Quando mancano ormai pochi mesi all’arrivo su Netflix di Iron Fist, la serie sull’ultimo Defender prima dell’annunciato crossover di 8 episodi, cogliamo l’occasione per spendere qualche parola in merito alla prima stagione di Jessica Jones, secondogenita della collaborazione Marvel che si muove in maniera inaspettatamente adulta all’interno dell’MCU.
Il palcoscenico è ancora una volta il quartiere di Hell’s Kitchen, dove l’investigatrice privata Jessica Jones – interpretata da Krysten Ritter – si guadagna da vivere scavando nel marciume di New York per conto di mogli sospettose e dell’avvocatessa senza scrupoli Jeri Hogarth – Carrie-Ann Moss.
La sua routine di alcolismo e appostamenti è stravolta dall’arrivo dei coniugi Shlottman, alla ricerca della figlia Hope. Nel corso delle indagini Jessica scopre che dietro la sparizione vi è lo zampino di Kilgrave – David Tennant –, il telepate che anni addietro l’aveva fatta sua schiava e che credeva morto. Con l’aiuto dell’amica d’infanzia Patricia Walker – Rachael Taylor – e del barista Luke Cage – Mike Colter – Jessica userà i suoi poteri per sventare il piano di vendetta di Kilgrave, mettendo a dura prova la propria integrità e salute mentale.

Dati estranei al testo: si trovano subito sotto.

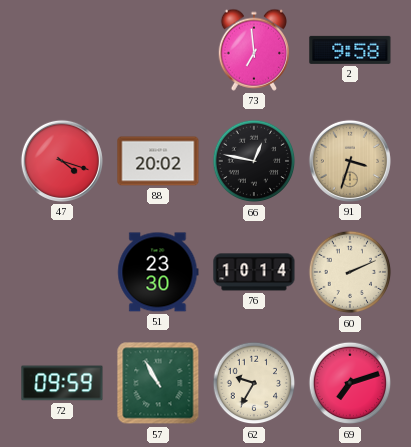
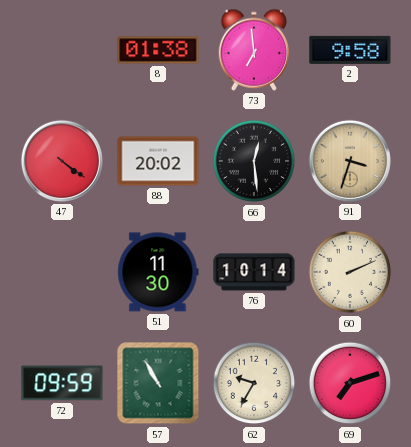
8: none -> 01:38
47: 4:18 -> 4:21
66: 12:47 -> 12:29
51: 23:30 -> 11:30
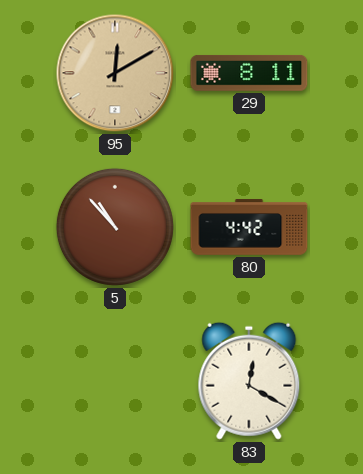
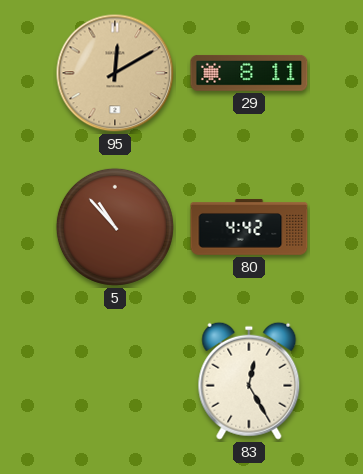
83: 12:20 -> 12:25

Come già palesato in Daredevil, l’universo in cui si muovono questi “giustizieri” è ben altra cosa rispetto a quello del filone supereroistico tradizionale: nel caso in esame siamo infatti più vicini al noir o al poliziesco che al cinecomic, in primo luogo per quanto riguarda la caratterizzazione dei personaggi.

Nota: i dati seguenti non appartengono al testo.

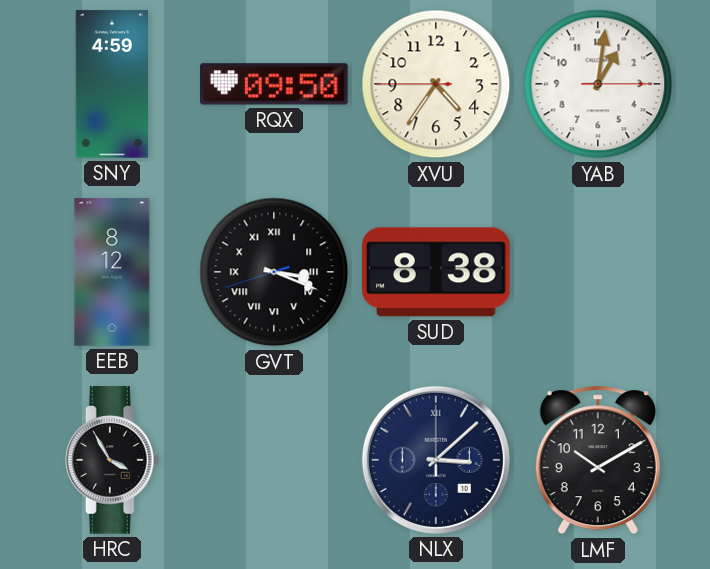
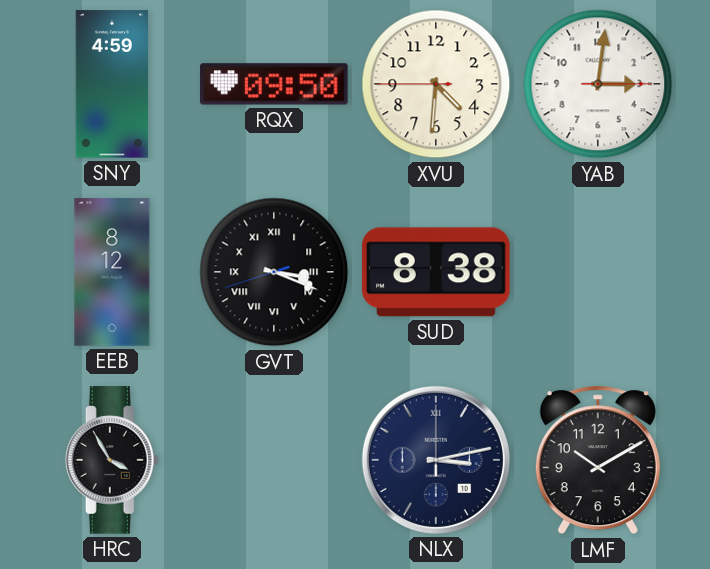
XVU: 4:35 -> 4:30
YAB: 1:01 -> 3:01
NLX: 3:08 -> 3:13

Jessica, benché dotata di una forza sovrumana, è quasi un rifiuto della società, rissosa e sempre in bolletta, ma i comprimari non sono da meno: Patricia, conduttrice radiofonica di successo, ha alle spalle un burrascoso rapporto con la madre – rappresentante del lato oscuro del mondo dello showbiz –, mentre Luke è ancora alla ricerca dell’assassino della moglie Reva.

Una nota di merito va all’antagonista Kilgrave, impersonato alla perfezione da David Tennant: grazie alla capacità di controllo mentale precipita i nemici nella paranoia manipolando coloro che gli stanno intorno, ma nonostante la scia di vittime innocenti una volta venuto a conoscenza del suo vero intento lo spettatore potrebbe non essere più così irremovibile nel dare il proprio giudizio.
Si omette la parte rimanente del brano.